Aferré el borde de la mesa.

—Desde luego —dijo—. «Los cálculos efectuados por el hermano Pierre de Provence a principios del siglo diecisiete indican que Drácula visita Saint-Matthieu durante la media luna del mes de mayo.»

—¿En qué fase está la luna ahora? —pregunté con voz estrangulada, pero Barley tampoco lo sabía. No había más menciones a Saint-Matthieu. Las siguientes páginas reproducían un documento de una iglesia de Perpiñán, relativo a disturbios sucedidos en relación con ovejas y cabras de la región en 1428. No estaba claro si el sacerdote autor culpaba a los vampiros o a los ladrones de ganado de estos problemas.

—Qué cosas más raras —comentó Barley—. ¿Es esto lo que tu familia lee para divertirse?

¿Te interesa saber algo sobre los vampiros de Chipre?

No había nada más en el libro que pudiera interesarme, y cuando Barley volvió a consultar su reloj, me alejé con tristeza de las tentadoras paredes llenas de volúmenes.

—Bien, esto ha sido muy estimulante —dijo Barley mientras bajábamos la escalera—. Eres una chica poco corriente, ¿verdad?

No sabía qué quería decir, pero esperaba que fuera un cumplido.

En el tren, Barley me entretuvo hablando de sus compañeros, un puñado de tarambanas y chivos expiatorios, y después me cogió la maleta cuando subimos al transbordador en el que cruzaríamos las aguas grises y aceitosas del Canal de la Mancha. Era un día transparente y frío, y nos sentamos en un espacioso salón en asientos de vinilo, protegidos del viento.
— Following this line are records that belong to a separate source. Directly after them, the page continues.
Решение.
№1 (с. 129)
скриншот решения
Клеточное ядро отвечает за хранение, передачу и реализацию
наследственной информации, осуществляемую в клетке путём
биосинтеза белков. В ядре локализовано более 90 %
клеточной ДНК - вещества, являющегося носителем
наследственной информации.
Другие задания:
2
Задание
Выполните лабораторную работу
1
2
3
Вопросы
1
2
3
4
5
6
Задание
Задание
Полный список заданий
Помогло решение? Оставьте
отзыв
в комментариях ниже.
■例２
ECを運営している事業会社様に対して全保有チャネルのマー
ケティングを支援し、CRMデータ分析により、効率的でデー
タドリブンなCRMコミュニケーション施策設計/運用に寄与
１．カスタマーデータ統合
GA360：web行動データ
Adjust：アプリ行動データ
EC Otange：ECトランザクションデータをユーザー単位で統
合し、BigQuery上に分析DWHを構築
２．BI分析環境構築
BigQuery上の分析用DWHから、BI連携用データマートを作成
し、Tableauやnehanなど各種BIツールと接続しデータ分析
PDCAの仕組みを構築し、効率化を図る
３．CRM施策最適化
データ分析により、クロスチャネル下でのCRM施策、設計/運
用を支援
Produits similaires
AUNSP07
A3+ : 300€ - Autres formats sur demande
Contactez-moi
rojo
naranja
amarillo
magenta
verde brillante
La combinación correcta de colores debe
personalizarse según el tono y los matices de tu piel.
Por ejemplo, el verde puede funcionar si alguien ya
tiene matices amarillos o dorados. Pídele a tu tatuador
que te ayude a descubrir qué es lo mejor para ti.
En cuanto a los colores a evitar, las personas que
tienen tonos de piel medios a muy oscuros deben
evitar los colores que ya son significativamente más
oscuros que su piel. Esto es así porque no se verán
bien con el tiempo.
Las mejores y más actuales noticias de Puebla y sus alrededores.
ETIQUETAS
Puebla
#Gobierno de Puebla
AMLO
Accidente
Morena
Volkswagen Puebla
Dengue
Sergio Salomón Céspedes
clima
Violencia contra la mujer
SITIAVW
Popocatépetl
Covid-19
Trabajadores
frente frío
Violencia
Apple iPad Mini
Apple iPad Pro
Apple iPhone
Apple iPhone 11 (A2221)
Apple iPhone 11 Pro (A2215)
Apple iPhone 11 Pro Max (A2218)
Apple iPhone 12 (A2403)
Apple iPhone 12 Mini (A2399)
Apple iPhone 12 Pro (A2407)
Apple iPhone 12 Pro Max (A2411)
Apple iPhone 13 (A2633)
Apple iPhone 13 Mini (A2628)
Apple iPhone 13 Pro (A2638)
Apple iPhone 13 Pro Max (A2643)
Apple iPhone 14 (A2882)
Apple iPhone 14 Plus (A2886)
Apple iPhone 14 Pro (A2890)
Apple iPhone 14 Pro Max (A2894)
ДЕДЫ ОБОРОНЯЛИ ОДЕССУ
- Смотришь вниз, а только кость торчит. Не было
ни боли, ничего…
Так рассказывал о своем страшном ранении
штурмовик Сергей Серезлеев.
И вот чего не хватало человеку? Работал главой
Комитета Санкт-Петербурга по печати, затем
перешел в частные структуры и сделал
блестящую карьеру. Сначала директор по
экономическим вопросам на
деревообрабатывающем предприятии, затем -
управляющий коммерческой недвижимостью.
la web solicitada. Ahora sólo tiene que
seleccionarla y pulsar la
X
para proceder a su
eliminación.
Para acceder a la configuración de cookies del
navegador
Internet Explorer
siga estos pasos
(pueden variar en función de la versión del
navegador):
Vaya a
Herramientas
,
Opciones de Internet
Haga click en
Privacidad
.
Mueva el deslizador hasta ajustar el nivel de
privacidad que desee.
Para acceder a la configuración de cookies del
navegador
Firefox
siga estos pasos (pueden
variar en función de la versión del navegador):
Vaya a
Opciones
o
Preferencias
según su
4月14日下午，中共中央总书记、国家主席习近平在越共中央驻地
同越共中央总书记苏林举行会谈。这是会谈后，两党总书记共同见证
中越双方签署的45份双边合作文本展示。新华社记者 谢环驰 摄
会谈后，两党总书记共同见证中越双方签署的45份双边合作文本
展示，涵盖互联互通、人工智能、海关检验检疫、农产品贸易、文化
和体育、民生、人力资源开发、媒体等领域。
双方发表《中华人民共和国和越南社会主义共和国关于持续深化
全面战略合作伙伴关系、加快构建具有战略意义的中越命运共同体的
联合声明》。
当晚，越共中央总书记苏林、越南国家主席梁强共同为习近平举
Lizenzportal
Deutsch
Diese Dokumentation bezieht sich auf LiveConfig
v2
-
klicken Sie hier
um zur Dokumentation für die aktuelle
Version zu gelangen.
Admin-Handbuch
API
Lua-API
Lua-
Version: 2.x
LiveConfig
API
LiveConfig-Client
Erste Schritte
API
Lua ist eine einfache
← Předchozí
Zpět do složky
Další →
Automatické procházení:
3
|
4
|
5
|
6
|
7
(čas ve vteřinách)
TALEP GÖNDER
—No duermo mucho durante el trimestre —me informó Barley, y no tardó en dormirse con su chaqueta arrollada bajo un hombro.

Ya me fue bien que durmiera un par de horas, porque tenía mucho en qué pensar, cuestiones tanto de naturaleza práctica como académica. Mi problema inmediato no era establecer relaciones entre acontecimientos históricos, sino la señora Clay. Estaría esperando en el vestíbulo de nuestra casa de Amsterdam, muy preocupada por mi padre y por mí. Su presencia me mantendría atada a casa al menos de noche, y si al día siguiente no aparecía después de clase, me seguiría la pista como una manada de lobos, tal vez acompañada de la mitad de la policía de Amsterdam. Además, estaba Barley. Contemplé su rostro dormido. Roncaba discretamente contra su chaqueta. Barley tenía que ir al puerto a tomar el transbordador de regreso a Inglaterra cuando yo me marchara al colegio, y yo debería procurar no cruzarme con él en el camino.